Scientific American recently opined about the “impracticality” of a cheeseburger, referring to the “industrialized” global food industry making something that is seemingly natural into a factory-produced commodity.

I remember a time when you could visit your small neighborhood butcher and buy ground beef from a single animal. A local dairy provided cheese made from milk bought from a local dairy farm. The farmers market would have onions, lettuce and vine ripened tomatoes in season. The local bakery would have some hamburger buns hot from the oven. At just the right time of the summer these local ingredients came together and you could grill a cheeseburger. It was a special treat.

Today fast food outlets and globalized commodities have turned the cheeseburger into an advertising platform for empty calories. Ground beef comes from massive factory farms that floor plan over 70% of the meat in supermarkets nationally.  One burger can contain meat from over 50 animals. Cheese is overproduced and held in storage for years by the Dairy Industry, the most heavily subsidized food product in America. The onion, lettuce and tomatoes are produced out of season and shipped thousands of miles to be turned into toppings.
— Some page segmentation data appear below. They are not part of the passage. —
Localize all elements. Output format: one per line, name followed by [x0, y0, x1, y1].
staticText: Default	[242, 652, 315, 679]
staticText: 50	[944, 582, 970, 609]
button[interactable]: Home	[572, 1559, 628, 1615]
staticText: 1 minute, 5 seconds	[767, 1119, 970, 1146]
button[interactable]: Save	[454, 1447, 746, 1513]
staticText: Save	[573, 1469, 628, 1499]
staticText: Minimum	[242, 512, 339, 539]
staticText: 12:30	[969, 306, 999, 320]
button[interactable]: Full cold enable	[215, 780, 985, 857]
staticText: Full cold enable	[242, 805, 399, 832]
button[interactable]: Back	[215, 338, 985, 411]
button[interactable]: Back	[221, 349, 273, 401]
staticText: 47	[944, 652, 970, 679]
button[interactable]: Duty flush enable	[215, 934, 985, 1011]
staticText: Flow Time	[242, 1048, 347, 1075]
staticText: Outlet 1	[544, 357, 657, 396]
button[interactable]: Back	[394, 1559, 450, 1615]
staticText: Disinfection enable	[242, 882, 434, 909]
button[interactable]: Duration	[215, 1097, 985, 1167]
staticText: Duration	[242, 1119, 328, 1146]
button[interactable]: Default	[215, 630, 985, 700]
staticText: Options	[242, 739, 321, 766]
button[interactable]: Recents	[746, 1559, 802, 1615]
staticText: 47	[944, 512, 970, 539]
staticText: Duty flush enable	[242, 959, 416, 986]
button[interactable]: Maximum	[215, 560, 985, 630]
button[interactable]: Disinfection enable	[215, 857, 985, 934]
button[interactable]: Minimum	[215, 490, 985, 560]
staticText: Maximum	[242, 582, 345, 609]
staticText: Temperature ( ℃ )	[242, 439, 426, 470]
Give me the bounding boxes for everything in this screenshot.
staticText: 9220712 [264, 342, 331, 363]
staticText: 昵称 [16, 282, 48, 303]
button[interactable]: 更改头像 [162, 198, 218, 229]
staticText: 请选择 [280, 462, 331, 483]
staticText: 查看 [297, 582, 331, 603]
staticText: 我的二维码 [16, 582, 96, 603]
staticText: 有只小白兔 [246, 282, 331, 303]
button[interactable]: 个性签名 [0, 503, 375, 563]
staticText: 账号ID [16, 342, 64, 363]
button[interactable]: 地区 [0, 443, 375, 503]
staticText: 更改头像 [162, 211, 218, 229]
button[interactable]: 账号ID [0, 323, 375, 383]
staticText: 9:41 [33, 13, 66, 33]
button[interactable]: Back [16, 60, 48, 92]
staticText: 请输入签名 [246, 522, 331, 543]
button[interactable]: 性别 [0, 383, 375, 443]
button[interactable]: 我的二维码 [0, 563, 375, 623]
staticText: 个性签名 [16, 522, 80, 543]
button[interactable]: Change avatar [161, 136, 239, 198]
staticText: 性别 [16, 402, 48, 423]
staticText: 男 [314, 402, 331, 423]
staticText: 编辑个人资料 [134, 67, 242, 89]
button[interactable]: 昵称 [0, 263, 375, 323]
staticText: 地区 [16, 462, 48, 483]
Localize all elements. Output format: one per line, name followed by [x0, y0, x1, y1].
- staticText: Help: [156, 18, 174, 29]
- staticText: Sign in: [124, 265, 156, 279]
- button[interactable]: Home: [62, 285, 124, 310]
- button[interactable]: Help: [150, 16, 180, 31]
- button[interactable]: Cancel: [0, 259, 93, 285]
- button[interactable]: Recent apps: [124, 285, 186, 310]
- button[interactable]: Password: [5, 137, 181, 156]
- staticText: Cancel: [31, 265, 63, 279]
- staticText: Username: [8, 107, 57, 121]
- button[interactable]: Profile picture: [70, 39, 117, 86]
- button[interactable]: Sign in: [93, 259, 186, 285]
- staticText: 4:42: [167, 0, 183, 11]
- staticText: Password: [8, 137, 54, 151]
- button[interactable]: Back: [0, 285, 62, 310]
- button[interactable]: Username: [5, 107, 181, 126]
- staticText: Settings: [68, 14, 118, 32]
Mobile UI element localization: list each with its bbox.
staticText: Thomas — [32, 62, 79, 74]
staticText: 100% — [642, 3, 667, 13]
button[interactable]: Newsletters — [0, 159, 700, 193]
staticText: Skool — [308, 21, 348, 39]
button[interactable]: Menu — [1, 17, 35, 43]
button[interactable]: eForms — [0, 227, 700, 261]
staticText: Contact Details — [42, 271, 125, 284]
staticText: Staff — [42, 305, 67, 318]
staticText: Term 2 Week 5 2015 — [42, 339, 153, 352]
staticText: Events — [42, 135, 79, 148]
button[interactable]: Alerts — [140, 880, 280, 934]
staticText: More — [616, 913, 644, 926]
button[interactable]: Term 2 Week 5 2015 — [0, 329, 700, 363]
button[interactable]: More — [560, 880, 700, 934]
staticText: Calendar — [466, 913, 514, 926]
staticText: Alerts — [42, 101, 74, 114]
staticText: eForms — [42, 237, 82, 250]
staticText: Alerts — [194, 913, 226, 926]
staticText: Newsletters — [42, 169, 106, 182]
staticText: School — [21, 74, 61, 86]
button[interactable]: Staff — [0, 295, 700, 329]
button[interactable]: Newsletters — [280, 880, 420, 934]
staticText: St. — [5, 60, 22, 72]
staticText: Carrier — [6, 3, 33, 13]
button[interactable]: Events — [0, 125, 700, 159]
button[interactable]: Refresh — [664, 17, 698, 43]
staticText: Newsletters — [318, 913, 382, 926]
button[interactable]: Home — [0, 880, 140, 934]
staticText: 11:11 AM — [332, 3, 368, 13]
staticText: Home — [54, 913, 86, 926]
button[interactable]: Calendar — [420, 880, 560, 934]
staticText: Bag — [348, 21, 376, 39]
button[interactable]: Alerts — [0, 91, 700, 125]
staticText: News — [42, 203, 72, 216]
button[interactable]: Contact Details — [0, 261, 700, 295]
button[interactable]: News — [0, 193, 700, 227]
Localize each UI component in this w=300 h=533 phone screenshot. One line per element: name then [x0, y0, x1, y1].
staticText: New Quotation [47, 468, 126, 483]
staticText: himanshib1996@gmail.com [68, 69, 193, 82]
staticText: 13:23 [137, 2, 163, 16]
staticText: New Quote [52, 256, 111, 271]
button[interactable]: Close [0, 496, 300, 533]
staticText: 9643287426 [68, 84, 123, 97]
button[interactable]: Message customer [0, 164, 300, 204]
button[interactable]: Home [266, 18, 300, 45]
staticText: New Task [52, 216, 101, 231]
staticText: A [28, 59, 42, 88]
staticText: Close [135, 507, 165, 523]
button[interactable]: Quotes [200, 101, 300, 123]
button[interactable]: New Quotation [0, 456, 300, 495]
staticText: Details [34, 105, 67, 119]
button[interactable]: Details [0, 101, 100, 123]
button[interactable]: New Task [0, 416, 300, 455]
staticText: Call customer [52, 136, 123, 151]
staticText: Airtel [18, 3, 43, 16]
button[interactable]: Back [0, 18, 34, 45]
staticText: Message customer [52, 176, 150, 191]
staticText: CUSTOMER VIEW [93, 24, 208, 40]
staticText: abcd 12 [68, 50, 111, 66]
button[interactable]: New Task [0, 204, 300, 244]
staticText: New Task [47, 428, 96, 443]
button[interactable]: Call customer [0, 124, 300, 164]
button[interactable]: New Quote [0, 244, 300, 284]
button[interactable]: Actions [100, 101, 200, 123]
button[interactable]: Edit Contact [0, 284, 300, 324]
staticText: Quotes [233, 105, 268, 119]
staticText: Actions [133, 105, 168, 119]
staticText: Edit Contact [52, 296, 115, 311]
The price tags for the industrialized cheeseburger include:

Genetically modified crops that can stand shipping
Incredible overuse of water sources
Concentrated farming techniques that strain local environments
Fertilizer run off and resulting ocean “dead zones”
Carbon footprint of global overnight shipping of commodities
Deforestation
Nitrogen loading of water sources

This might be an acceptable price if it were improving the health and welfare of humanity. It is true that the explosion in food production has helped mitigate starvation worldwide, but malnutrition remains rampant. In wealthy countries obesity is at epidemic levels due to these “cheap” subsidized food stuffs. So we are left with an America that has over 45 million people receiving food stamps, while 100 million more are obese. Is this what we want?

Some estimates suggest that global food demand will double by 2050. The pressure to bring food to market will accelerate the industrialization of food commodities, subsidized for political reasons by various governments. Profit margins will be ever thinner and incentives to produce nutritionally valuable foods will lesson. This system will not be able to meet demand.

Local food sources supported by local buyers are part of the answer. Educating consumers about the nutritional value of foods will help them eat smarter and avoid empty calories. Removing tax subsidies for factory farms and commodities and replacing them with incentives for nutritionally valuable food sources would realign priorities and produce choices at market.

In short, think about what you are buying and feeding to your child or grandchild – act accordingly.